Kılıçdaroğlu, partisinin
Mersin'in merkez ilçesi
Yenişehir Teşkilatı'nın 1. Olağan Genel Kurulundaki konuşmasına, Erzurumlu Teyyo Dayı'dan bir fıkra anlatarak başladı. Kılıçdaroğlu, hoşgörülü ve Erzurum'un kahramanlarından olan Teyyo Dayı'nın aynı zamanda uygar bir Dadaş olduğunu ifade etti.
Başbakan Recep Tayyip Erdoğan'ın, ''
Baykal ne diyorsa onu ikiyle çarpmamız lazım'' dediğini anımsatan Kılıçdaroğlu, ''Ben de Mersin'den diyorum ki doğrudur ne deniliyorsa ikiyle çarpacağız, Erdoğan'ın da yolsuzluk dosyalarını ikiyle çarpacağız ama bir şey var, biz tabanımıza siyasi
hesap vermeyi onurlu bir görev kabul ederiz.
Yolsuzluk dosyalarının arkasına sığınıp ve
halkına hesap vermeyen politikacıyı da onurlu bir politikacı olarak kabul etmeyiz. Bunu da Tayyip Bey böyle bilsin'' diye konuştu.

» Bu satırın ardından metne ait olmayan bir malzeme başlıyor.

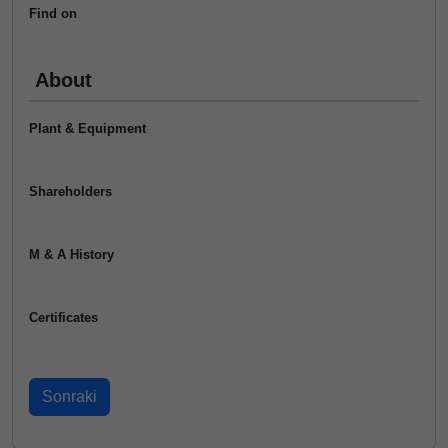
Find on
About
Plant & Equipment
Shareholders
M & A History
Certificates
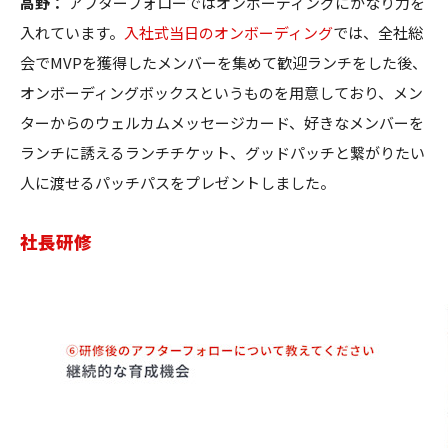
高野：
アフターフォローではオンボーディングにかなり力を
入れています。
入社式当日のオンボーディング
では、全社総
会でMVPを獲得したメンバーを集めて歓迎ランチをした後、
オンボーディングボックスというものを用意しており、メン
ターからのウェルカムメッセージカード、好きなメンバーを
ランチに誘えるランチチケット、グッドパッチと繋がりたい
人に渡せるパッチパスをプレゼントしました。
社長研修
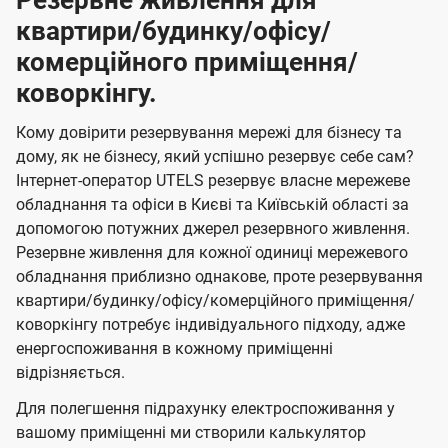
Резервне живлення для
квартири/будинку/офісу/
комерційного приміщення/
коворкінгу.
Кому довірити резервування мережі для бізнесу та
дому, як не бізнесу, який успішно резервує себе сам?
Інтернет-оператор UTELS резервує власне мережеве
обладнання та офіси в Києві та Київській області за
допомогою потужних джерел резервного живлення.
Резервне живлення для кожної одиниці мережевого
обладнання приблизно однакове, проте резервування
квартири/будинку/офісу/комерційного приміщення/
коворкінгу потребує індивідуального підходу, адже
енергоспоживання в кожному приміщенні
відрізняється.
Для полегшення підрахунку електроспоживання у
вашому приміщенні ми створили калькулятор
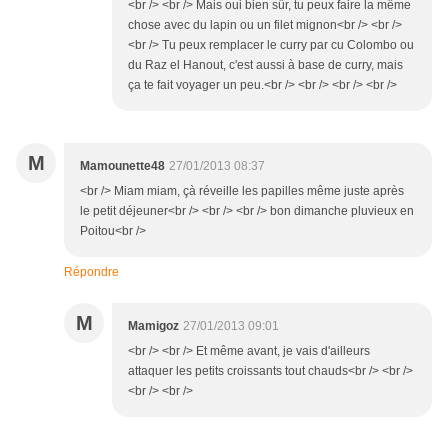
<br /> <br /> Mais oui bien sûr, tu peux faire la même
chose avec du lapin ou un filet mignon<br /> <br />
<br /> Tu peux remplacer le curry par cu Colombo ou
du Raz el Hanout, c'est aussi à base de curry, mais
ça te fait voyager un peu.<br /> <br /> <br /> <br />
M
Mamounette48
27/01/2013 08:37
<br /> Miam miam, çà réveille les papilles même juste après
le petit déjeuner<br /> <br /> <br /> bon dimanche pluvieux en
Poitou<br />
Répondre
M
Mamigoz
27/01/2013 09:01
<br /> <br /> Et même avant, je vais d'ailleurs
attaquer les petits croissants tout chauds<br /> <br />
<br /> <br />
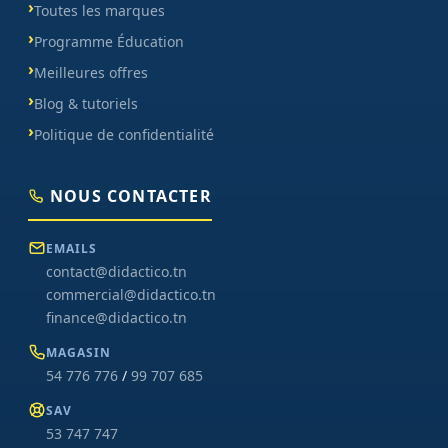
Toutes les marques
Programme Éducation
Meilleures offres
Blog & tutoriels
Politique de confidentialité
NOUS CONTACTER
EMAILS
contact@didactico.tn
commercial@didactico.tn
finance@didactico.tn
MAGASIN
54 776 776
/
99 707 685
SAV
53 747 747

Kılıçdaroğlu, siyasetin bir heyecan işi olduğunu ifade ederek, şunları kaydetti:
''Heyecanı taşımayan siyasetten çekilip gitsin. Heyecan yakalayacağız, halka gideceğiz, halka 'AKP şunu yaptı, AKP bunu yaptı mı diyeceğiz.' Zaten halk bunların hepsini biliyor, bunların yolsuzluk yaptığını, dini istismar ettiğini, gırtlaklarına kadar yolsuzluk çukurunda olduklarını halk biliyor ama halk bir tek şey istiyor, o da doğruların söylenmesidir. Halka doğruları söyleyip, sorunları söyleyeceksiniz ama nasıl çözeceğinizi de söyleyeceksiniz. Biz
CHP olarak bunları yapacağız.''
''AKP,
Türkiye Cumhuriyeti'nin
iktidarı değildir'' diyen Kılıçdaroğlu, ''AKP birileri adına
taşeron olarak ülkeyi yöneten siyasi partidir. Gücünü halktan alıyor gibi görülmekle beraber, gücünü halktan almamıştır. Arkasındaki desteğe bakın. Tayyip Bey Başbakan olmadan önce ABD'ye gidip icazet almadı mı? Bunu hepimiz biliyoruz. Bütün bu olayları bilerek tartarak, olayların perde arkasını sağlıklı sorgulayarak, bilinçli birer yurttaş olarak halka gidip bunları anlatmalıyız'' ifadesini dile getirdi.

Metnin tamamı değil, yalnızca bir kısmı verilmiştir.